22. A method comprising:
connecting two downhole tools in series by compressing, a sleeve and rotating one tool into threaded engagement with the other tool; and
locking the tools together by decompressing the sleeve, wherein the sleeve comprises lugs to engage each tool to prevent the tools from rotating out of threaded engagement.
24. A method for forming a tool string for use in well operations, the method comprising:
compressing a sleeve arranged between two tools;
rotating one tool into threaded engagement with the other tool; and
decompressing the sleeve to cause features of the sleeve to engage features of the tools to lock the tools together in a predetermined alignment.
15. A tool string connector comprising:
a tubular body having two open ends, the tubular body having a plurality of slots formed therein to reserve space for axial deflection of the tubular body in response to a compressive force, the tubular body being connectable to a first downhole tool; and
a tapered element formed on one end of the tubular body, the tapered element formed to engage with a mating tapered element on a second downhole tool.
5. A connection system, comprising:
a first downhole tool having a threaded end;
a second downhole tool having a threaded end adapted to receive the threaded end of the first downhole tool, the second downhole tool having a tapered recess formed on the threaded end; and
a sleeve having a tapered element formed on one end, the tapered element shaped to mate with the tapered recess of the second downhole tool, the sleeve connectable to the first downhole tool such that the tapered element is biased toward the second downhole tool.
28. A method comprising:
connecting two downhole tools in series by compressing a sleeve and rotating one tool into threaded engagement with the other tool;
locking the tools together by decompressing the sleeve, wherein the sleeve comprises lugs to engage each tool to prevent the tools from rotating out of threaded engagement;
unlocking the tools by compressing the sleeve, wherein the sleeve disengages from one of the downhole tools; and
disconnecting the tools by rotating one tool out of threaded engagement with the other tool.
1. A system for forming a tool string, the system comprising:
two downhole tools adapted to be coupled in series via a connection comprising a plurality of horizontal threads formed on one tool and a plurality of receiving threads formed on the other tool, the receiving threads adapted to receive the horizontal threads, wherein the connection restrains axial translation of one tool with respect to the other; and
a compressible sleeve arranged between two tools, the sleeve adapted to facilitate axial rotation between the tools when substantially compressed, the sleeve adapted to impede axial rotation between the tools when substantially decompressed.

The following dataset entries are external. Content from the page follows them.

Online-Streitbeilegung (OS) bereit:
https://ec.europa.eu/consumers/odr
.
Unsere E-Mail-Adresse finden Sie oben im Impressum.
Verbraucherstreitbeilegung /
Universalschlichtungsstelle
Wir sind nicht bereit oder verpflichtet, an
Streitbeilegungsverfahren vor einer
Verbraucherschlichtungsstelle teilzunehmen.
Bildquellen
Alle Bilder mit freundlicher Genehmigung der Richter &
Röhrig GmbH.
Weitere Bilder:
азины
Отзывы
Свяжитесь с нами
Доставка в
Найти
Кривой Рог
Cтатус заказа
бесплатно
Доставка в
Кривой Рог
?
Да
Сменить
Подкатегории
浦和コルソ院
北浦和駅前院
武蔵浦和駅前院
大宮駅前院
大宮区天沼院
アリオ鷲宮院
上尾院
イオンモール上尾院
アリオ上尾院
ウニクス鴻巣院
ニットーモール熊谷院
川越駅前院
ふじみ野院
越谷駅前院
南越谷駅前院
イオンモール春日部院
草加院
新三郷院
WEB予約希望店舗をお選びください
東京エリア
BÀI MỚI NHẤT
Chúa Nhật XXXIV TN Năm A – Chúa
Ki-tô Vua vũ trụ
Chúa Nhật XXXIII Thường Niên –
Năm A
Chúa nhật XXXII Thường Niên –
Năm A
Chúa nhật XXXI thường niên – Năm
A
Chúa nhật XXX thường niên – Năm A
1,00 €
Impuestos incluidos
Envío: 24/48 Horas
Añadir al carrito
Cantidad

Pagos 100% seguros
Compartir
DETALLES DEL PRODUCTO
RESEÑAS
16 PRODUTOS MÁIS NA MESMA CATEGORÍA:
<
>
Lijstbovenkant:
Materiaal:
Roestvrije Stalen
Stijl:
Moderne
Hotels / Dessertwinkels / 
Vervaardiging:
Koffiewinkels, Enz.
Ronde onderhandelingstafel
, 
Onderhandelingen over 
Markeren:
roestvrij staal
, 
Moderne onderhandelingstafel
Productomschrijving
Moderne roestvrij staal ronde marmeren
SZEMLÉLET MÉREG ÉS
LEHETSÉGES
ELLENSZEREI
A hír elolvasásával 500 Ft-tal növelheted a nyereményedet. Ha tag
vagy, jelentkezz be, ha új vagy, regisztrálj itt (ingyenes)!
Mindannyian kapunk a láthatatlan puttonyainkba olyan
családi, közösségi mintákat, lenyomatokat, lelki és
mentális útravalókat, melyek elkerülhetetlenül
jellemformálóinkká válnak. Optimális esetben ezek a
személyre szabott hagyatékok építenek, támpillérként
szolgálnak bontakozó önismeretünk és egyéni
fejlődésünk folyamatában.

20. A connection system for use in well operations, the connection system comprising:
a first downhole tool having a top end and a bottom end, the first downhole tool comprising a plurality of threads formed on the bottom end;
a second downhole tool having a top end and a bottom end, the second downhole tool comprising: (i) a threaded axial bore formed in the top end for receiving the threads of the first downhole tool, and (ii) at least one tapered element foamed on the top end; and
a sleeve connected to the first downhole tool and having a top end and a bottom end, the sleeve comprising at least one tapered element formed on the bottom end to mate with the tapered element of the second downhole tool, the sleeve moveable between: (i) a compressed state, wherein the first downhole tool may rotate into threaded engagement with the second downhole tool, and (ii) a substantially decompressed state wherein the tapered element of the sleeve mates with the tapered element of the second downhole tool to prevent the downhole tools from rotating out of threaded engagement.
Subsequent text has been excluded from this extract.